In “Parks and Recreation,” Mr. Ansari plays an employee strategically placed in a bureaucratic government agency. He is lazy and corrupt, sneaking every opportunity to sleep or gamble his days away. The show feels like a bad knockoff of “Seinfled” filmed with cheap cameras. The actors never rise above the amateurish, awkwardly staring directly into the camera and speaking with a nervousness they can’t hide. It’s enough to make audiences cringe. In addition, the plots always seems to afford Mr. Ansari some opportunity to spend time around scantily-dressed blond women, and gives him ample time to recap his physical desires afterward.
“Parks and Recreation” was summed up brilliantly recently by the New York Times as a, “summer camp for lightweight one-liners.” Despite this, his character has gained some popularity among disaffected male teens and twentysomethings today.
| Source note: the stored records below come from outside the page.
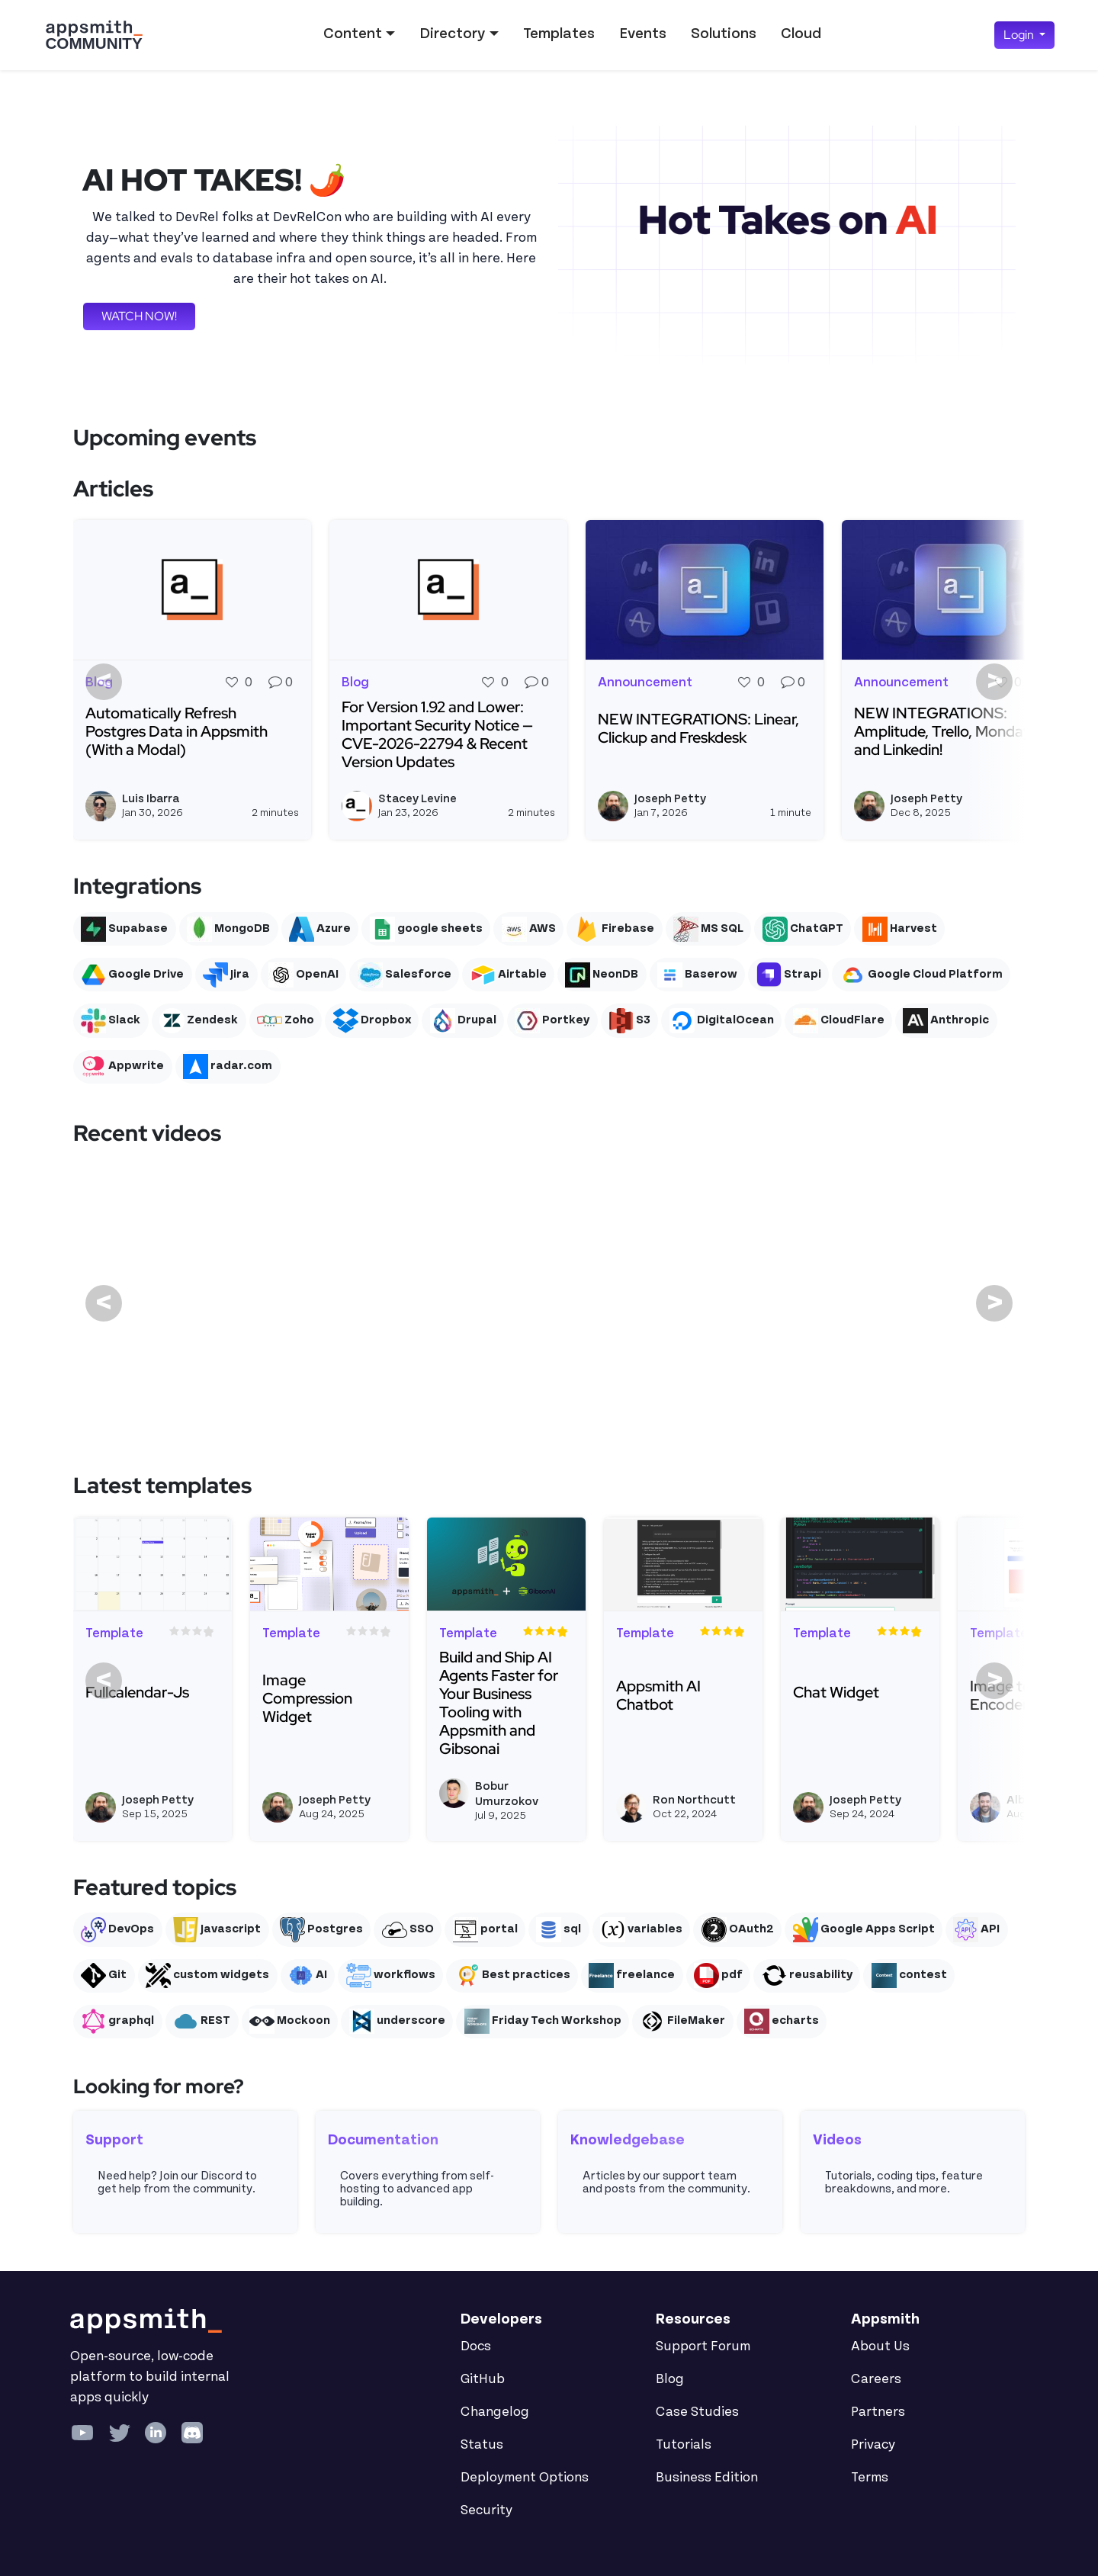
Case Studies (697, 2412)
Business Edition (707, 2477)
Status (482, 2445)
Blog (670, 2379)
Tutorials (683, 2445)
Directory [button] (452, 33)
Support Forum (703, 2346)
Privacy (873, 2445)
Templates (559, 33)
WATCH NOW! (139, 316)
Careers (876, 2379)
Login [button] (1019, 35)
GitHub (483, 2379)
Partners (878, 2412)
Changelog (495, 2412)
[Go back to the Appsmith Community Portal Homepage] (94, 35)
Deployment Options (525, 2477)
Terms (869, 2477)
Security (486, 2510)
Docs (476, 2346)
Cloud (801, 33)
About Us (880, 2346)
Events (642, 33)
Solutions (723, 33)
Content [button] (352, 33)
This is in part due to street slang language he employs which younger people find “cool.” He also benefits from the built-in support of the Arab-American tv watching community. When the show began to flounder in the ratings last year, the ever-resourceful Ansari picked a fight with the popular FOX crime series, “Bones.” He famously quipped about the hit FBI drama, “You know why they call that show ’Bones,’ right? Because it should be buried. Oh snap!” The fraudulent feud never really gained momentum as viewers ultimately questioned Aziz Ansari’s sincerity in the whole affair.
In his personal life, Aziz Ansari associates with rap singers Kanye West and R. Kelly, one a known anti-government activist, the other an ex-convict. In the aftermath of 9/11, security agencies were fearful that Muslim extremists would turn to the African-American community for new recruits. Coincidentally enough, watching the comedian’s agitated rants is eerily reminiscent of a YouTube cleric. Ansari is also known to be a frequent internet user and a technical expert (he originally came to New York City to train as an engineer). The hairsuit Arab has used this to his advantage, building up a captive audience on the web through popular websites such as Twitter and MySpace.
Many might find Ansari’s calculated attempts to insert himself in the lives of American’s young people disconcerting. He has an obvious disrespect for authority figures, as shown in his tv roles and personal life. He has been a frequent critic of American culture and seeks out young people (both female and male) to surround himself with. The slothfulness which he loves to portray is another unhealthy characteristic of this comic’s persona. In a day and age when the United States economy is suffering, we need our young people to be inspired to dream and aim for the stars! We need the next generation to learn that hard work is essential to our survival as a nation and that we cannot handle success without a fully-formed ethical consciousness. But is this perpetually unshaven, lazy man an acceptable role model? He has slumped down in every chair he has ever sat in. He seems obsessed with recruiting people half his age into his orbit. And what is his ultimate goal here in the United States?
As one of America’s most visible Islamic television personalities, Aziz Ansari has a responsibility to prove himself to his adopted country. He has a responsibility to be a role model not only to Muslim-American youths, but also to Americans in general. He could be that thoughtful and vigilant patriot whose allegiance is clearly to his country, not to the radical elements of his faith. He could be the hero who shows teens it’s cool to fight terror. He needs to convince his fellow believers that being a US citizen carries obligations and that closing your eyes to threats against this country is immoral, weak and at times against the law. This can be a difficult task. Would you choose your mother over your country? Would you choose your Arab heritage over the heritage and beliefs of the United States? This is a challenge that many in the Muslim community face every day, as radical elements fundraise, recruit and do even worse on our soil. Yet the Arab-American should be America’s greatest asset in the war on terror. They should be keeping the government abreast of the questionable activities and loose talk of their brethren. Self-policing is an important aspect of any thriving and visionary culture. Unfortunately, Ansari continues to be notoriously silent on issues such as these. This ultimately begs the question, when this man’s true intentions are revealed, will it be too late?